▶ [ACTIVITY]:
Could you output the complete listing given below exactly?

········

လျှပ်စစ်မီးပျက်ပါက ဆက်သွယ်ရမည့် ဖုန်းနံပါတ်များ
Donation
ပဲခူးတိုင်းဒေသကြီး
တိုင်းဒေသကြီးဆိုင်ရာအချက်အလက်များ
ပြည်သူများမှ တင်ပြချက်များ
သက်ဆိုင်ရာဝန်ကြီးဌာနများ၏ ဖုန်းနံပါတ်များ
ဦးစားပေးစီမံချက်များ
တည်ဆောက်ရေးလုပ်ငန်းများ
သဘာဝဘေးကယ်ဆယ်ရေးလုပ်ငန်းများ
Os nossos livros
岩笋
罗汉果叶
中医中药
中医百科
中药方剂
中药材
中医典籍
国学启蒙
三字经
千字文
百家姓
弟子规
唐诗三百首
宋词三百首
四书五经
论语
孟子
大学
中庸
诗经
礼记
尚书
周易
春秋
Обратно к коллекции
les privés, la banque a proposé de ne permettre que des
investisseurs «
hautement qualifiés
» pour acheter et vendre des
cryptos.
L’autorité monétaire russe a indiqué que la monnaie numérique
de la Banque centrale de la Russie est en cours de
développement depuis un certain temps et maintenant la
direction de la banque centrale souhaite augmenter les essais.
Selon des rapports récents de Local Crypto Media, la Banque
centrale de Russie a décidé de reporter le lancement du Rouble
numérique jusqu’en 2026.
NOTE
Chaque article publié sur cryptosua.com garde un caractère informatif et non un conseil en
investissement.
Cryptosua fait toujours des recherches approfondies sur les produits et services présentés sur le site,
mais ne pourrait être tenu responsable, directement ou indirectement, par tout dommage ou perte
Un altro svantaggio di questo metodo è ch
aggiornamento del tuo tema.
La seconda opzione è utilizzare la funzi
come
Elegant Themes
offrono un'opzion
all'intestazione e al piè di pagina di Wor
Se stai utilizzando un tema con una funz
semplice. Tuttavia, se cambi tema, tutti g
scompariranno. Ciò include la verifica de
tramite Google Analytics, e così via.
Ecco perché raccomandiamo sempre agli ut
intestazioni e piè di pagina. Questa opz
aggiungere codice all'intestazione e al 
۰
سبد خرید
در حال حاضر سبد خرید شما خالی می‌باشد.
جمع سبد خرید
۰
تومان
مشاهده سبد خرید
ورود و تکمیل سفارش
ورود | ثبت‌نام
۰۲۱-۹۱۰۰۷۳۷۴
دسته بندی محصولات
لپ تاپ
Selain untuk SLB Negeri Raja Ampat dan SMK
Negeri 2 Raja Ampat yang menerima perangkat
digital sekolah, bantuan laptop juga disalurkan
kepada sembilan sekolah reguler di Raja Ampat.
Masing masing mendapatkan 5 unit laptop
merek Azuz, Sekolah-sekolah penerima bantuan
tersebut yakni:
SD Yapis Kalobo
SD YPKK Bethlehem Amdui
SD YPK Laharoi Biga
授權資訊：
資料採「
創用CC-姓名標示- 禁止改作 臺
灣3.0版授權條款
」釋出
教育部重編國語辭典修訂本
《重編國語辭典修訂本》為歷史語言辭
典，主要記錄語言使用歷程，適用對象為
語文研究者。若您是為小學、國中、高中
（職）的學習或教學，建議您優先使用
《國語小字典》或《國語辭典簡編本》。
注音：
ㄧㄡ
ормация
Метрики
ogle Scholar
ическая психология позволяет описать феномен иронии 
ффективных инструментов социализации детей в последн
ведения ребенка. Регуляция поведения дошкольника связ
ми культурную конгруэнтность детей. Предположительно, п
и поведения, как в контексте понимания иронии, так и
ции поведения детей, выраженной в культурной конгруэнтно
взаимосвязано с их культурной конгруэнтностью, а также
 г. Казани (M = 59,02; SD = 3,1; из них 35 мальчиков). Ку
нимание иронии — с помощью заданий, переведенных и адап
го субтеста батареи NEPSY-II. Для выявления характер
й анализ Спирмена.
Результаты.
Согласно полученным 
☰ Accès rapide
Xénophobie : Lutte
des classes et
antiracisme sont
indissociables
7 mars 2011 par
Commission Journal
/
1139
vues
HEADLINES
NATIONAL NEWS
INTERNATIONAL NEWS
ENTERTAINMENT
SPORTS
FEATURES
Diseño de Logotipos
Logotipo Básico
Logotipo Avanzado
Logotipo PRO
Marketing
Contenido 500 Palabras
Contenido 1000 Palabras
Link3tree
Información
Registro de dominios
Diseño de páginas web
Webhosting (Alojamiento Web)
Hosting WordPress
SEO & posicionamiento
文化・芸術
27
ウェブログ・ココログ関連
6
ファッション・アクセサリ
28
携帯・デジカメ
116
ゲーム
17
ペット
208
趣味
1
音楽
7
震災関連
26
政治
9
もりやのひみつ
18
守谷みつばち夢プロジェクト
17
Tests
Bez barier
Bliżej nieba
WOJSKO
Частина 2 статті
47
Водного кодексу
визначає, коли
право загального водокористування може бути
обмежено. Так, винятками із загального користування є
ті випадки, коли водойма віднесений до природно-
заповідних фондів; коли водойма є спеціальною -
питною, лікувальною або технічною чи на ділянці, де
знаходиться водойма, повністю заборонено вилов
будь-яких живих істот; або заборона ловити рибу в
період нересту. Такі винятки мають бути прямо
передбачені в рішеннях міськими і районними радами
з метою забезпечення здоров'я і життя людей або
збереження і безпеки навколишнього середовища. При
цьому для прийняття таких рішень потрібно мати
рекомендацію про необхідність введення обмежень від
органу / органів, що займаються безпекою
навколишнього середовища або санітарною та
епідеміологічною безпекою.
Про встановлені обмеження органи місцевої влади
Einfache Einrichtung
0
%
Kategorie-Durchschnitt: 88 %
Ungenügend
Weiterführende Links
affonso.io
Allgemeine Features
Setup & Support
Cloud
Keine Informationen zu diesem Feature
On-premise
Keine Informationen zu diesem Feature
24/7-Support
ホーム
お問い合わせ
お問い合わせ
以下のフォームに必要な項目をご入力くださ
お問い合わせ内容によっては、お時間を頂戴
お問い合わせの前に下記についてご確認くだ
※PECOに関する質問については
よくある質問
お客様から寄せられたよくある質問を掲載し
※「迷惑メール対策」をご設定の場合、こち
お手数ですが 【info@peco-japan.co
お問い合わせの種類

········

▶ [OUTPUT FOR THIS TASK]:
လျှပ်စစ်မီးပျက်ပါက ဆက်သွယ်ရမည့် ဖုန်းနံပါတ်များ
Donation
ပဲခူးတိုင်းဒေသကြီး
တိုင်းဒေသကြီးဆိုင်ရာအချက်အလက်များ
ပြည်သူများမှ တင်ပြချက်များ
သက်ဆိုင်ရာဝန်ကြီးဌာနများ၏ ဖုန်းနံပါတ်များ
ဦးစားပေးစီမံချက်များ
တည်ဆောက်ရေးလုပ်ငန်းများ
သဘာဝဘေးကယ်ဆယ်ရေးလုပ်ငန်းများ
Os nossos livros
岩笋
罗汉果叶
中医中药
中医百科
中药方剂
中药材
中医典籍
国学启蒙
三字经
千字文
百家姓
弟子规
唐诗三百首
宋词三百首
四书五经
论语
孟子
大学
中庸
诗经
礼记
尚书
周易
春秋
Обратно к коллекции
les privés, la banque a proposé de ne permettre que des
investisseurs «
hautement qualifiés
» pour acheter et vendre des
cryptos.
L’autorité monétaire russe a indiqué que la monnaie numérique
de la Banque centrale de la Russie est en cours de
développement depuis un certain temps et maintenant la
direction de la banque centrale souhaite augmenter les essais.
Selon des rapports récents de Local Crypto Media, la Banque
centrale de Russie a décidé de reporter le lancement du Rouble
numérique jusqu’en 2026.
NOTE
Chaque article publié sur cryptosua.com garde un caractère informatif et non un conseil en
investissement.
Cryptosua fait toujours des recherches approfondies sur les produits et services présentés sur le site,
mais ne pourrait être tenu responsable, directement ou indirectement, par tout dommage ou perte
Un altro svantaggio di questo metodo è ch
aggiornamento del tuo tema.
La seconda opzione è utilizzare la funzi
come
Elegant Themes
offrono un'opzion
all'intestazione e al piè di pagina di Wor
Se stai utilizzando un tema con una funz
semplice. Tuttavia, se cambi tema, tutti g
scompariranno. Ciò include la verifica de
tramite Google Analytics, e così via.
Ecco perché raccomandiamo sempre agli ut
intestazioni e piè di pagina. Questa opz
aggiungere codice all'intestazione e al 
۰
سبد خرید
در حال حاضر سبد خرید شما خالی می‌باشد.
جمع سبد خرید
۰
تومان
مشاهده سبد خرید
ورود و تکمیل سفارش
ورود | ثبت‌نام
۰۲۱-۹۱۰۰۷۳۷۴
دسته بندی محصولات
لپ تاپ
Selain untuk SLB Negeri Raja Ampat dan SMK
Negeri 2 Raja Ampat yang menerima perangkat
digital sekolah, bantuan laptop juga disalurkan
kepada sembilan sekolah reguler di Raja Ampat.
Masing masing mendapatkan 5 unit laptop
merek Azuz, Sekolah-sekolah penerima bantuan
tersebut yakni:
SD Yapis Kalobo
SD YPKK Bethlehem Amdui
SD YPK Laharoi Biga
授權資訊：
資料採「
創用CC-姓名標示- 禁止改作 臺
灣3.0版授權條款
」釋出
教育部重編國語辭典修訂本
《重編國語辭典修訂本》為歷史語言辭
典，主要記錄語言使用歷程，適用對象為
語文研究者。若您是為小學、國中、高中
（職）的學習或教學，建議您優先使用
《國語小字典》或《國語辭典簡編本》。
注音：
ㄧㄡ
ормация
Метрики
ogle Scholar
ическая психология позволяет описать феномен иронии 
ффективных инструментов социализации детей в последн
ведения ребенка. Регуляция поведения дошкольника связ
ми культурную конгруэнтность детей. Предположительно, п
и поведения, как в контексте понимания иронии, так и
ции поведения детей, выраженной в культурной конгруэнтно
взаимосвязано с их культурной конгруэнтностью, а также
 г. Казани (M = 59,02; SD = 3,1; из них 35 мальчиков). Ку
нимание иронии — с помощью заданий, переведенных и адап
го субтеста батареи NEPSY-II. Для выявления характер
й анализ Спирмена.
Результаты.
Согласно полученным 
☰ Accès rapide
Xénophobie : Lutte
des classes et
antiracisme sont
indissociables
7 mars 2011 par
Commission Journal
/
1139
vues
HEADLINES
NATIONAL NEWS
INTERNATIONAL NEWS
ENTERTAINMENT
SPORTS
FEATURES
Diseño de Logotipos
Logotipo Básico
Logotipo Avanzado
Logotipo PRO
Marketing
Contenido 500 Palabras
Contenido 1000 Palabras
Link3tree
Información
Registro de dominios
Diseño de páginas web
Webhosting (Alojamiento Web)
Hosting WordPress
SEO & posicionamiento
文化・芸術
27
ウェブログ・ココログ関連
6
ファッション・アクセサリ
28
携帯・デジカメ
116
ゲーム
17
ペット
208
趣味
1
音楽
7
震災関連
26
政治
9
もりやのひみつ
18
守谷みつばち夢プロジェクト
17
Tests
Bez barier
Bliżej nieba
WOJSKO
Частина 2 статті
47
Водного кодексу
визначає, коли
право загального водокористування може бути
обмежено. Так, винятками із загального користування є
ті випадки, коли водойма віднесений до природно-
заповідних фондів; коли водойма є спеціальною -
питною, лікувальною або технічною чи на ділянці, де
знаходиться водойма, повністю заборонено вилов
будь-яких живих істот; або заборона ловити рибу в
період нересту. Такі винятки мають бути прямо
передбачені в рішеннях міськими і районними радами
з метою забезпечення здоров'я і життя людей або
збереження і безпеки навколишнього середовища. При
цьому для прийняття таких рішень потрібно мати
рекомендацію про необхідність введення обмежень від
органу / органів, що займаються безпекою
навколишнього середовища або санітарною та
епідеміологічною безпекою.
Про встановлені обмеження органи місцевої влади
Einfache Einrichtung
0
%
Kategorie-Durchschnitt: 88 %
Ungenügend
Weiterführende Links
affonso.io
Allgemeine Features
Setup & Support
Cloud
Keine Informationen zu diesem Feature
On-premise
Keine Informationen zu diesem Feature
24/7-Support
ホーム
お問い合わせ
お問い合わせ
以下のフォームに必要な項目をご入力くださ
お問い合わせ内容によっては、お時間を頂戴
お問い合わせの前に下記についてご確認くだ
※PECOに関する質問については
よくある質問
お客様から寄せられたよくある質問を掲載し
※「迷惑メール対策」をご設定の場合、こち
お手数ですが 【info@peco-japan.co
お問い合わせの種類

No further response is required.